(Replying to PARENT post)
There is no lack of academic economists who can (and do) prove how austerity programs and trickle-down are wrong; in fact, they're the only ones really leading the charge on this matter in the political world at the moment.
The problem is that policy leaders not trained in advanced economic studies (most of them lawyers by trade, as you would expect in the business of writing laws) are awash in "pop economics", cheap literature peddled by suspect gurus sponsored by interested parties. This creates a hegemonic but distorted view of the field that is then very hard to shake.
(Replying to PARENT post)
In the US it is all a shell game where the deceit of baseline budgeting allows Congress and the President to claim cuts when spending increases.
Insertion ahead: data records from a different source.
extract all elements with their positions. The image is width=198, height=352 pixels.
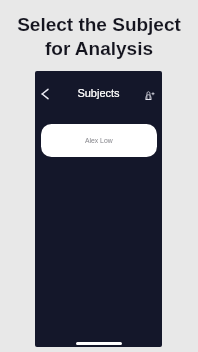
button[interactable]: Back: [35, 82, 57, 106]
button[interactable]: Add subject: [138, 83, 162, 107]
staticText: Alex Low: [85, 137, 113, 145]
staticText: Select the Subject for Analysis: [0, 14, 198, 59]
staticText: Subjects: [35, 87, 162, 99]
button[interactable]: Alex Low: [41, 124, 157, 157]
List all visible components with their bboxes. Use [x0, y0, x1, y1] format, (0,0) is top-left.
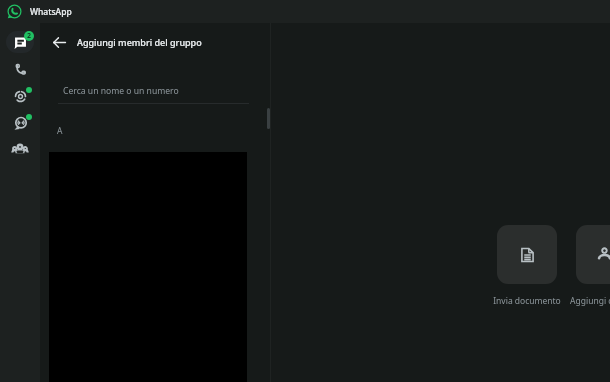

The US could balance its budget in a manner of years if budgeting were honest and they actually reduce spending increases below inflation.
(Replying to PARENT post)
The problem is that politicians aren't interested in implementing the most ideal economic policies, they're interested in policies that give the effect they want - which is often at odds with the common good.
(Replying to PARENT post)
(Replying to PARENT post)
I was just reading the convention speech of the Democratic candidate for president in 1896, William Jennings Bryan. In his speech ( http://historymatters.gmu.edu/d/5354/ ) he says "There are two ideas of government. There are those who believe that if you just legislate to make the well-to-do prosperous, that their prosperity will leak through on those below. The Democratic idea has been that if you legislate to make the masses prosperous their prosperity will find its way up and through every class that rests upon it." So some Democrats had to counter this trickle down nonsense even back then.
As an aside, in the speech he says "we shall fight them to the uttermost, having behind us the producing masses of the nation and the world". Can you imagine a Democratic presidental nominee saying that today, even if by some miracle it was Bernie Sanders? It's impossible - the heirs, and rentiers, and LPs and VCs and "job creators" and other parasites on those of us who work and create wealth have gained too much control of the system. And for the past two weeks signs are around that it could be entering one of its periodic crackups.
(Replying to PARENT post)
Unless, of course, you're a politician, in which case it is related to vote count.
(Replying to PARENT post)
Economics is different; arguments that are very convenient to people who are wealthy under the status quo are very difficult to challenge, resulting in failed austerity programmes, "trickle down", and so on.